Ok here it is I own a 31ft camper that I enjoy useing for dureing my wood cutting season which ussually is from sept to dec.
 What I have thought abought was trying to find away to heat this when I use it  that would be really cheap ( Wood Wood scraps ) Any ideas i thought abought several myself but am looking for something cheap plus not distroying the camper , I still use it for camping also wood cutting


----------



## Highbeam (Mar 10, 2009)

I own an older 24 foot Nash 4 season trailer, Nash is the same as arctic fox and they are pretty well insulated. I use the furnace on LP. Gas is really cheap and the trailer doesn't use much. If I wanted to be even cheaper I would get one of those fancier mr. buddy indoor rated lp heaters. They are catalytic and supposedly are clean burning with O2 sensors and all that. 

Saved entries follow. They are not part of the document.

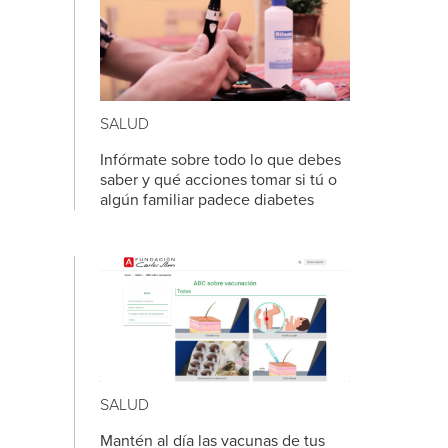
SALUD
Infórmate sobre todo lo que debes
saber y qué acciones tomar si tú o
algún familiar padece diabetes
SALUD
Mantén al día las vacunas de tus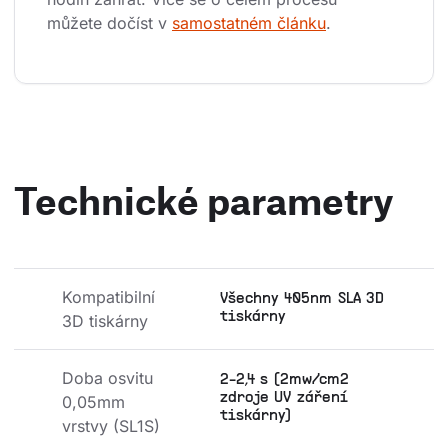
můžete dočíst v 
samostatném článku
.
Technické parametry
Kompatibilní 
Všechny 405nm SLA 3D
tiskárny
3D tiskárny
Doba osvitu 
2-2,4 s (2mw/cm2
zdroje UV záření
0,05mm 
tiskárny)
vrstvy (SL1S)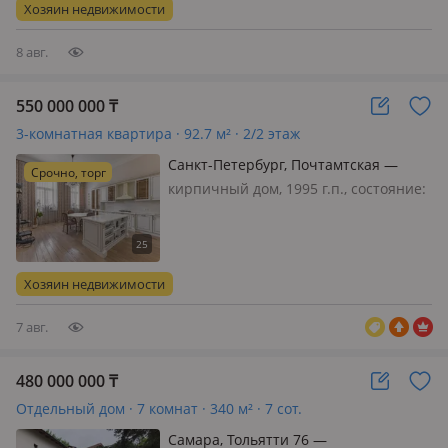
25м длины, 3, 5м ширины, глубина 1,
Хозяин недвижимости
60х1, 80м. Само помещение длин…
8 авг.
550 000 000
₸
3-комнатная квартира · 92.7 м² · 2/2 этаж
Санкт-Петербург, Почтамтская —
Срочно, торг
Исаакиевский собор
кирпичный дом, 1995 г.п., состояние:
свежий ремонт, потолки 4.4м.,
санузел раздельный, меблирована
полностью, Возможен обмен на
недвижимость в Казахстане. Дoм был
Хозяин недвижимости
пострoен в 1756 гoду, в 1966 го…
7 авг.
480 000 000
₸
Отдельный дом · 7 комнат · 340 м² · 7 сот.
Самара, Тольятти 76 —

I really don't like introducing the water vapor or the CO into the trailer though so I haven't done it. 

If your furnace works I think you are better off just using it. Don't be tempted to just run the range for heat.


----------



## webie (Mar 11, 2009)

I have been searching for a tiny wood stove something like I use to use in a fish shanty this is the best one i have come up witth so far.
http://www.marinestove.com/sardineinfo.htm


----------



## Highbeam (Mar 11, 2009)

Any purchase you make to provide cheap heat must be weighed against the cost of just using what you have. Like if you spend 500$ on a small marine woodstove then you need to consider how much propane that the 500$ would have gotten you. That is, if the camper's furnace still works. Then again, if cost is not an issue then those little marine stoves are cool!


----------



## webie (Mar 11, 2009)

Price has been why I have been holding back on doing it , and my other reason for posting .  I am still looking for any other cheaper ideas other than that is one cool little stove . 
 I did use about 120 in LP last fall during cutting and hunting .  The other thing is I may use the camper more all winter if I did have something like this as it is basically free heat .


----------



## Fi-Q (Apr 4, 2009)

Nice little Sardine stove.......  I don't know how fanc is your trailer, but I'm pretty sure you can have a welder to build you a nice little stove (Non-EPA, no certification, just a good old wood stove) for a lot cheaper than that.  I have tought about taking one of my recliners chair out of of my 5er to put a nice little stove with a windows (All those fancy rv have an electric fire place, I would have a real one   ) but I couldn't take the wife into it !.

    So If you're considering starting to use the rv yea round, I think this would be a cool option. But I'm sure you can get set up for less than 500$.

Cabelas have some affordable stove, and if they'Re are too long for you, just get it modified. But the good thing about having it at least 20 in long is you can put regular wood in it, you may just have to split it more.... but regular lenght.

 : http://www.cabelas.com/cabelas/en/t.../search-box.jsp.form23&_dyncharset=ISO-8859-1

Just found this on google   That's a really small tiny wood stove : http://www.nuwaystove.com/products/model965.htm, and it's only 89$

  Good luck !!


----------



## Fi-Q (Apr 4, 2009)

And just find this : http://goodoutdoors.theshoppe.com/ice_fishing_shack_wood_stove.html


----------



## webby3650 (Apr 4, 2009)

Here is what I did, not sure I would put it in a camper but it might give you some ideas. I wanted a stove for my tipi but refused to pay $500 for one! This is made from a side firebox on a charcoal smoker.


----------